Smaller, fan-created gatherings such as Adventureland Day also emphasize costumes, but additionally throw in some light scavenger hunts. About 400 people showed up for this year’s March event.

“Every kid now has the power in their hand to do all these amazing things and they don't wanna go to a park and just be passive,” says “Tiki” Tony Murphy, who helped organize Adventureland Day. “They want to go and interact socially. When you go to these organized events it gives you that license to interact in a different way and also to be a part of the fantasy of it — to dress up and be a different person. I think it gives them a chance to explore who they are.”

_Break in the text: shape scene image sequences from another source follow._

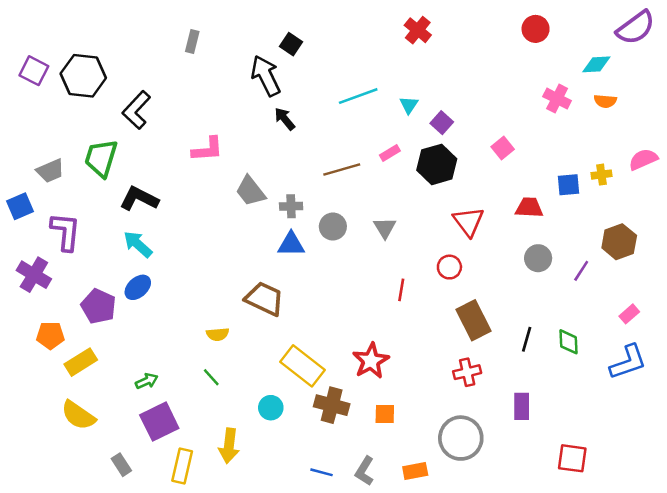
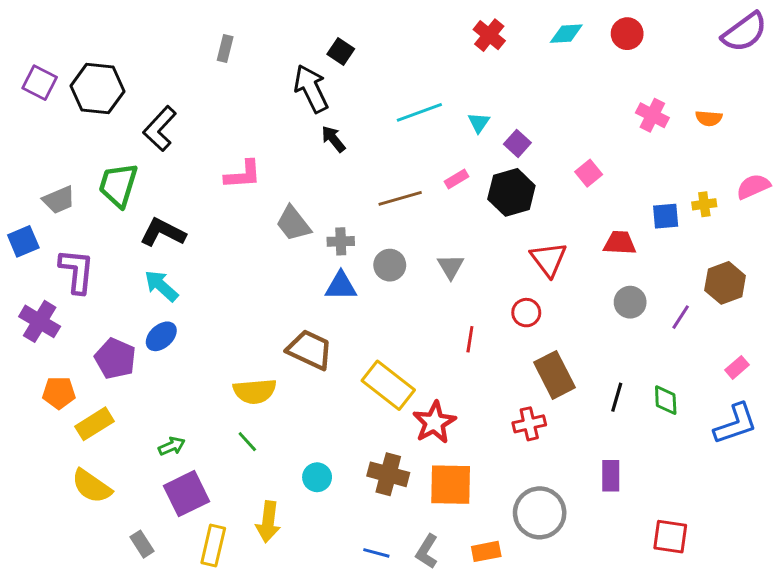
cyan diamond: (596, 64) -> (566, 34), moved
yellow semicircle: (218, 334) -> (255, 391), size x1.6
yellow rectangle: (302, 366) -> (388, 385), moved
red cross: (467, 372) -> (529, 424), moved
orange square: (385, 414) -> (451, 485), size x1.8

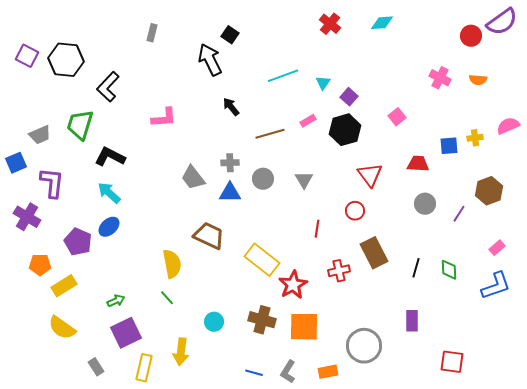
red circle: (627, 34) -> (471, 36), moved
black arrow: (333, 139) -> (231, 107), moved
gray trapezoid: (293, 224) -> (193, 178), moved
yellow semicircle: (255, 391) -> (172, 264), turned -96
red cross: (529, 424) -> (339, 271), moved

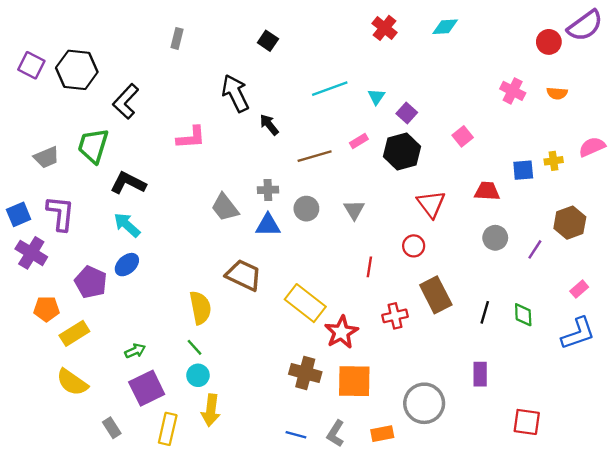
black arrow: (210, 60) -> (235, 93), moved
blue square: (16, 163) -> (19, 214), moved
cyan circle: (214, 322) -> (198, 375), moved

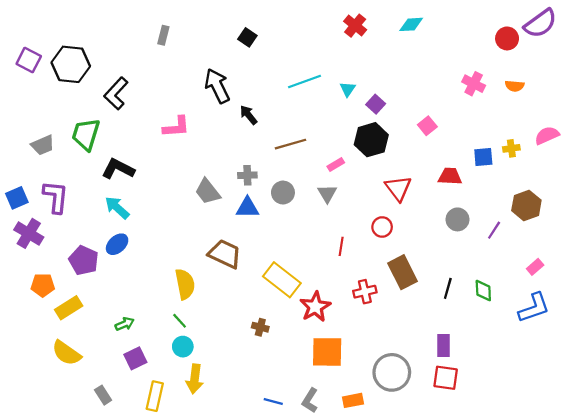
pink rectangle: (359, 141) -> (336, 165), moved
brown cross: (305, 373) -> (260, 327), moved, size x0.6
purple square: (147, 388) -> (135, 358), size x0.7
red square: (527, 422) -> (446, 378), moved

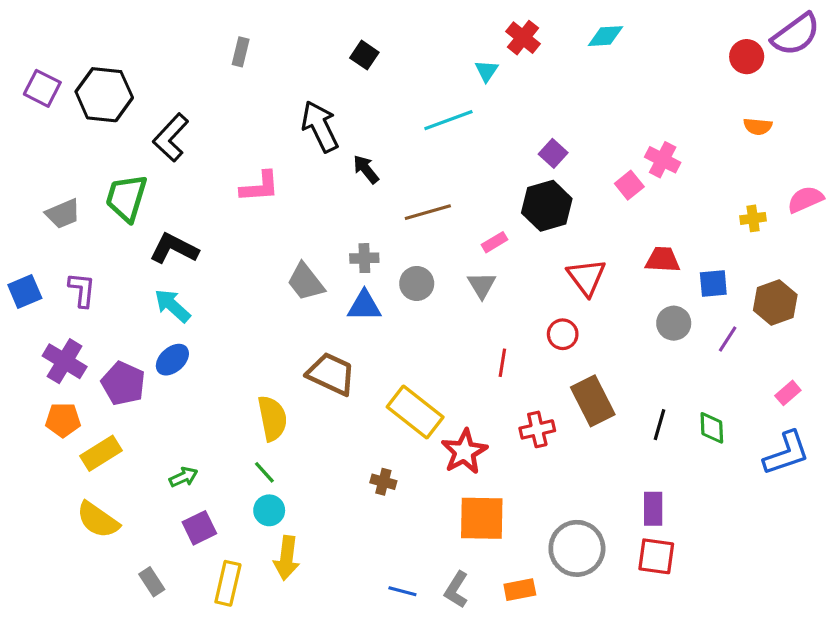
pink cross: (474, 84) -> (663, 160), moved
cyan triangle: (348, 89) -> (487, 71), moved
blue square: (483, 157) -> (713, 283), moved
purple L-shape: (56, 197) -> (82, 290), size x0.7
purple cross: (29, 233) -> (65, 361), moved

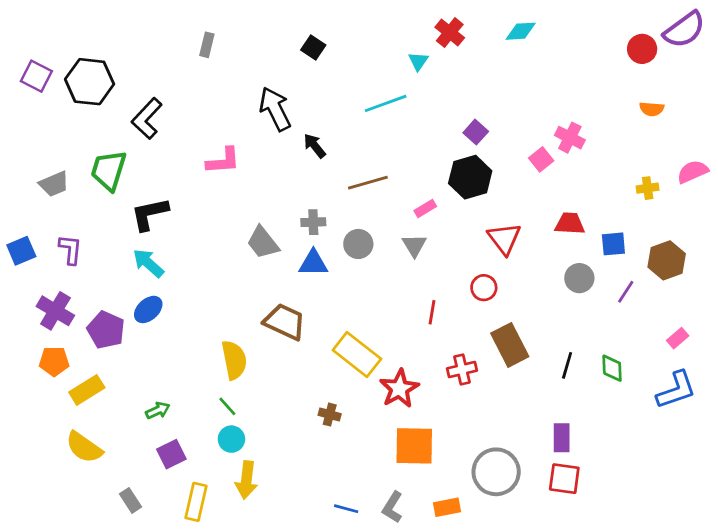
black L-shape: (174, 249) -> (150, 214), turned -39

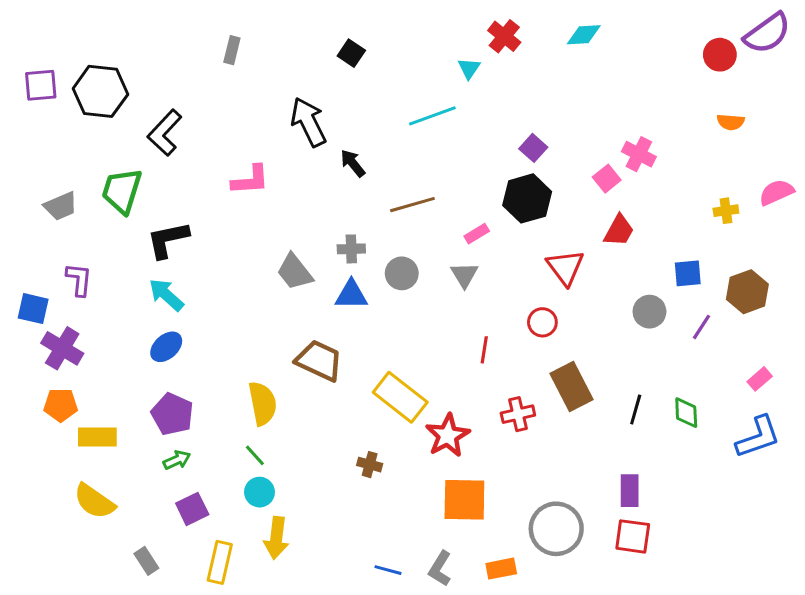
purple square: (36, 76) -> (41, 85), turned -32
red trapezoid: (570, 224) -> (619, 231), moved, turned 116
blue square: (21, 251) -> (33, 309), moved, turned 36
purple pentagon: (106, 330) -> (172, 414), moved
yellow rectangle: (87, 390) -> (97, 437), turned 32

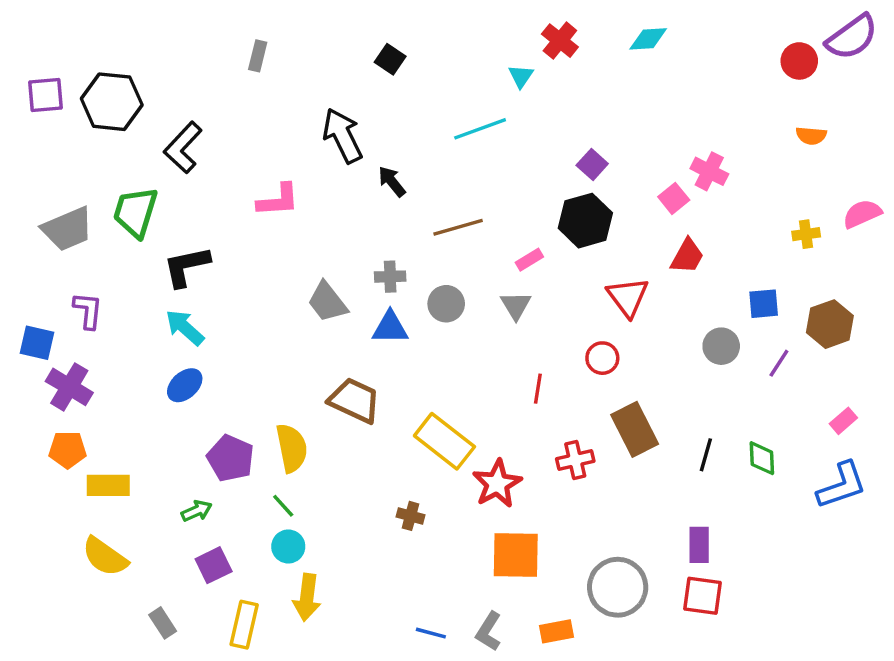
gray trapezoid: (61, 206) -> (68, 229), size x1.4
purple pentagon: (172, 414) -> (231, 458), moved

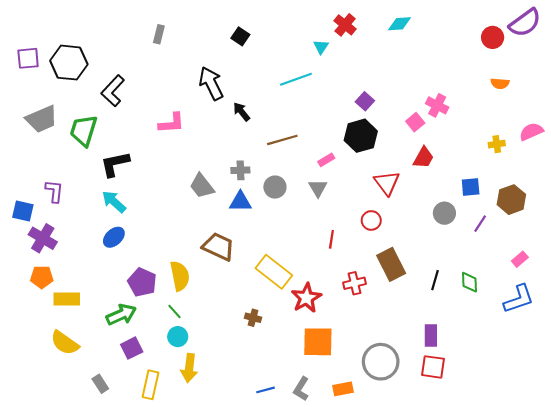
gray trapezoid: (68, 229) -> (42, 119), moved
green arrow: (197, 511) -> (121, 315), size x1.6
blue line: (431, 633) -> (266, 390), turned -30

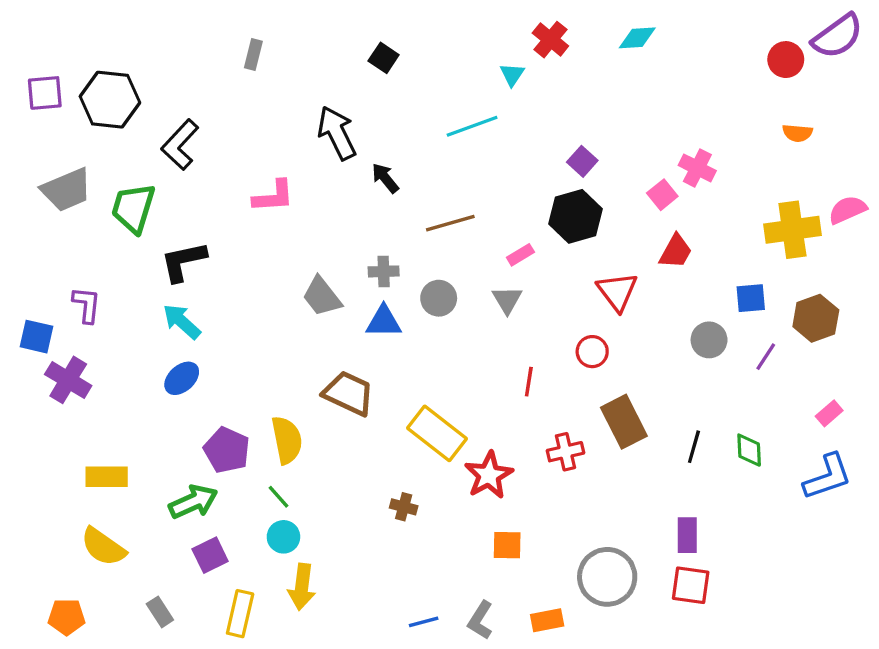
yellow cross: (497, 144) -> (792, 230), size x2.0
orange pentagon: (42, 277) -> (67, 617), moved
orange square: (318, 342) -> (507, 545), size x0.6

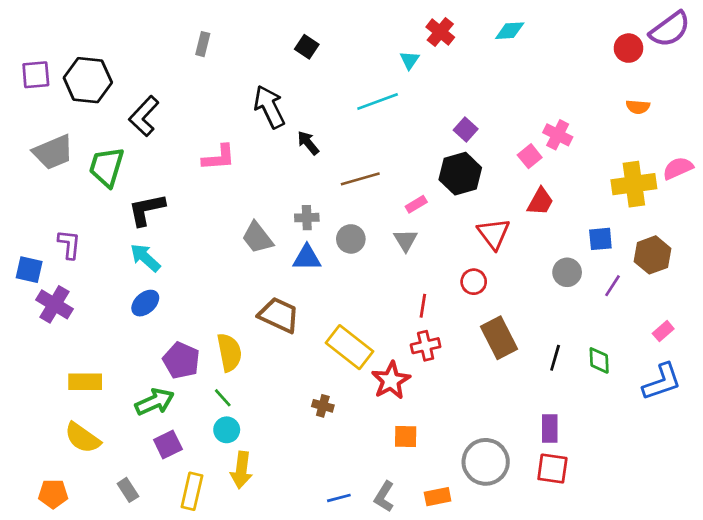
red cross: (565, 452) -> (426, 346), moved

Such play is the ultimate form of escapism.

“The things that were most immersive actually were the lowest-tech things — Tom Sawyer's Island, you know things like that,” says Hettema. “And I think we're coming full circle back to finding out that’s where the real magic was. Technology is less and less dazzling to us as every day goes by because it's so ubiquitous.”

Pirate's Lair on Tom Sawyer Island at Disneyland, as seen in 2007. (Mark Boster / Los Angeles Times)

Evermore, though, has advantages that Disney and Universal do not.

For one, it doesn’t have to struggle with creating intimate experiences for tens of thousands of people per day. And while Bretschneider says he is open to doing special events and one-off nights catered to a specific brand — business will likely depend upon it, he concedes — he pledges that Evermore will exist as “original IP” or intellectual property.

Asked why he believes Evermore can succeed without linking with, say, a known fantasy franchise or video game, he says without hesitation, “New Orleans Square,” referencing the ornately themed area of Disneyland with wholly original attractions such as the Pirates of the Caribbean and the Haunted Mansion. “It's a classic pirates story,” Bretschneider says of the ride that spawned the film franchise instead of the reverse. “And it's a classic story about a haunted mansion. It is not IP. You don't associate it with anything.”

Performers in the Victorian themed 'Loudon's Rest Cemetery' at Evermore Park. (Brian van der Brug / Los Angeles Times)

More importantly, for a park that relies on improvisation, the less branding the better.

“We can create whatever is needed for story purposes,” Shipley says. “All the characters you met here were created for the purpose of helping a story along. When you have an established IP with business partners relying on that format, you're boxed in. Walls get smaller and smaller. There are things you would love to do creatively, but you can't because you have to stay within confines that other business units need.”